While car and bike dealers are facing low inventory issues, airlines are saddled with so much excess inventory -- seats -- that they are faced with unprecedented challenges in just staying afloat. After severe capacity limits placed by the government, airlines have now been allowed to offer up to 50% of their capacities on domestic routes. But low demand has meant not all airlines have deployed even this permitted capacity. Discretionary travel is still affected severely due to intensity of the pandemic, staggered lockdowns by several states and continued decline in overall business activity.
The upcoming festival season -- the peak season for the airline business -- is also unlikely to bring much relief. In these circumstances, India’s airlines are looking to delay scheduled deliveries of new aircraft, reduce existing fleet sizes through different means and even return aircraft already taken on lease.
According to global aviation consultancy CAPA, the industry could be saddled with a surplus of 200-250 aircraft this year and airlines may return more than 100 aircraft.
For the jewellery sector, the challenge has become attracting buyers as prices of the yellow metal touch record highs. For at least one day this week, gold prices touched the Rs 50,000 per 10 gram mark. Potential buyers have already been singed by income disruption and fear of loss of livelihoods, but with record gold prices, jewellers do not foresee any surge in demand this festive season.

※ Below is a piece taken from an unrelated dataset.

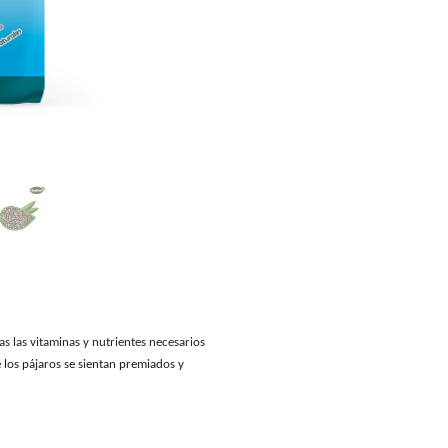
s las vitaminas y nutrientes necesarios
e los pájaros se sientan premiados y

The FMCG industry has been an outlier since the nationwide lockdown, with sales of biscuits, milk and milk products etc. surging as people stayed indoors. RS Sodhi, MD of Gujarat Cooperative Milk Marketing Federation (which sells the Amul brand of products), said that while there were no issues in either milk procurement or production, OOH (out of home) demand is definitely going to be impacted this festival season.
Sodhi said a considerable part of industry sales comes from restaurants, marriages and the catering business, and all these have been severely impacted by the pandemic. Ice cream sales were down to almost half this summer due to the pandemic; demand for milk has reduced in certain cities because of rising number of containment zones and intermittent lockdowns. So the issue plaguing the otherwise robust FMCG sector is the distribution problems that crop up as states announce unilateral lockdowns.
Sodhi gave the example of Kolkata, where milk supplies by Amul were disrupted even on Friday morning as the city was under a lockdown between 6-10 am. All in all, demand in the festive season could fall by a fifth due to the combined effect of intermittent lockdowns, reduction in out of home consumption and distribution problems.